Activity: From the entries, return every line where the string "crónica" shows up.

(Stored dataset items)

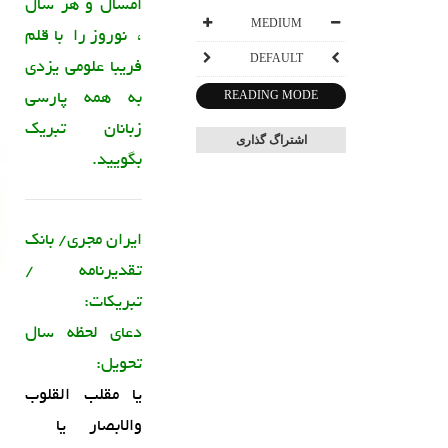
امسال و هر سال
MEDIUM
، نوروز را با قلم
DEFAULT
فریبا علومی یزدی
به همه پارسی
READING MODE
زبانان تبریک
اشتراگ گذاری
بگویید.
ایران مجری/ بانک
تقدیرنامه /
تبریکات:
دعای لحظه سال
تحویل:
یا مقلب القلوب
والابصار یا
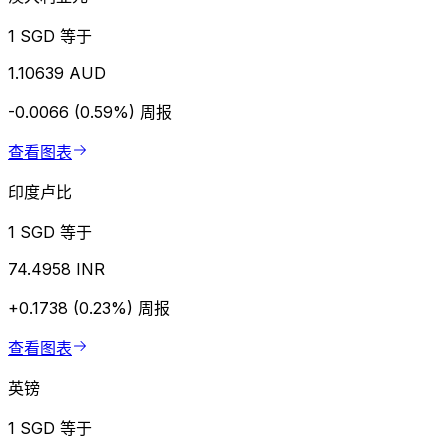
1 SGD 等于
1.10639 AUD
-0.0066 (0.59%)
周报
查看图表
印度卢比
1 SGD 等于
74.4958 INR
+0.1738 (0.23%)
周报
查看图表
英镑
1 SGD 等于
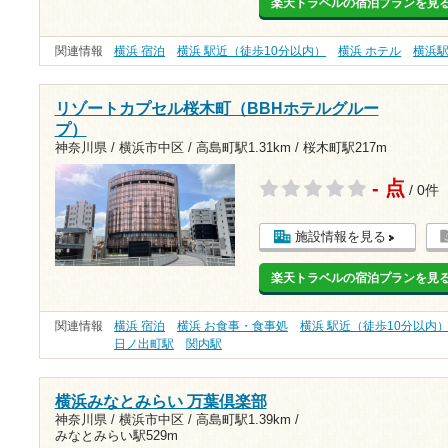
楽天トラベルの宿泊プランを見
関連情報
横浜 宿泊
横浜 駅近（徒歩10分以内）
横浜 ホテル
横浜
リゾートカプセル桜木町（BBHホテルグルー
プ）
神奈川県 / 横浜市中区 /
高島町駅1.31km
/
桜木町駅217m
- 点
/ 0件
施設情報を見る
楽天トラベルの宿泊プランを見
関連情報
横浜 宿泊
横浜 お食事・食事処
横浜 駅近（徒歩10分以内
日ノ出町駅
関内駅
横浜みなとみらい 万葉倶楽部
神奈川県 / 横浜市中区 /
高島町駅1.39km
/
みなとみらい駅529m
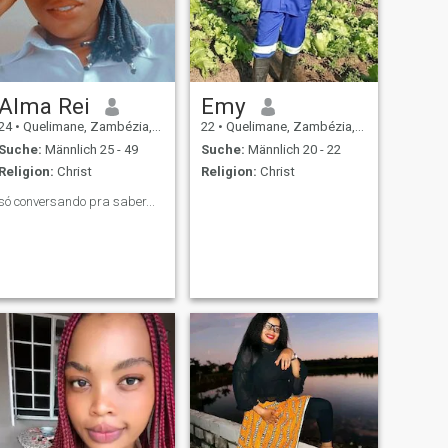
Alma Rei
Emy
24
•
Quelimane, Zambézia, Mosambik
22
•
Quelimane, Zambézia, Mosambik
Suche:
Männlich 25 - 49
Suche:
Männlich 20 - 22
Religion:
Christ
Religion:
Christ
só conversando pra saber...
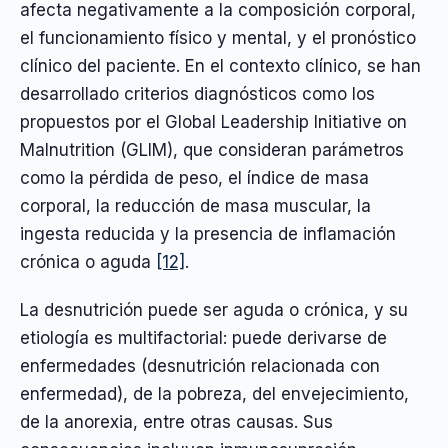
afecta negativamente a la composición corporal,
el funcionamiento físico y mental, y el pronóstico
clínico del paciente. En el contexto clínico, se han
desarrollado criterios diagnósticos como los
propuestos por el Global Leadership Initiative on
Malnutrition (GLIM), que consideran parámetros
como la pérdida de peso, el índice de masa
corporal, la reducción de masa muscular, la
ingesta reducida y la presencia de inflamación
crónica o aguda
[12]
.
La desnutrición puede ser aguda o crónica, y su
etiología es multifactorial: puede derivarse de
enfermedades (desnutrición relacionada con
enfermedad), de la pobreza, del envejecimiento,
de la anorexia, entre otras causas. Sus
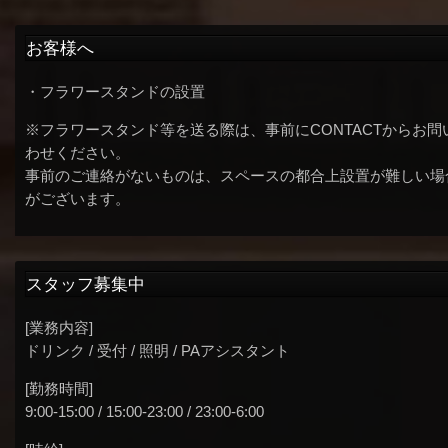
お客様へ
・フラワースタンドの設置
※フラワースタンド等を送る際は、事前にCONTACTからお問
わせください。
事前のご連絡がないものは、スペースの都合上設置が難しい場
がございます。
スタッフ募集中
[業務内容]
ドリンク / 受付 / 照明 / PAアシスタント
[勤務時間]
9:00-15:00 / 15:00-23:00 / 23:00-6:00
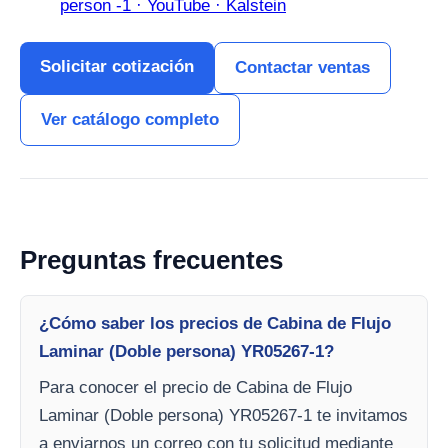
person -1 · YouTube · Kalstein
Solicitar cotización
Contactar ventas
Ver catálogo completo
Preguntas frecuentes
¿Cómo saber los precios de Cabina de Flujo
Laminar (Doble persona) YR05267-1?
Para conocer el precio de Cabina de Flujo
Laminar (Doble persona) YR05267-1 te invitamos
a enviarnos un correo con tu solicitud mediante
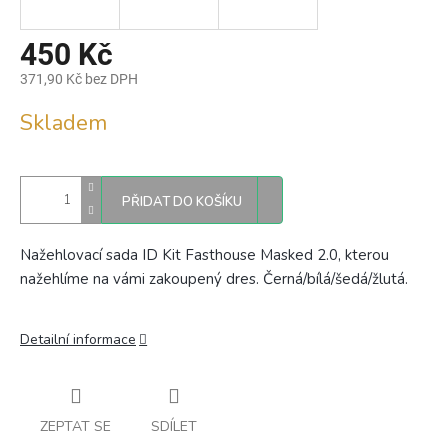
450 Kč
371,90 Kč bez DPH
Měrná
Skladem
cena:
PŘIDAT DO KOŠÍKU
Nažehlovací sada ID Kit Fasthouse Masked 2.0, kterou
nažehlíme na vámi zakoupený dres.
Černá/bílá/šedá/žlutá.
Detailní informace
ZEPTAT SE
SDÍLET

The completed task:
crónica o aguda
La desnutrición puede ser aguda o crónica, y su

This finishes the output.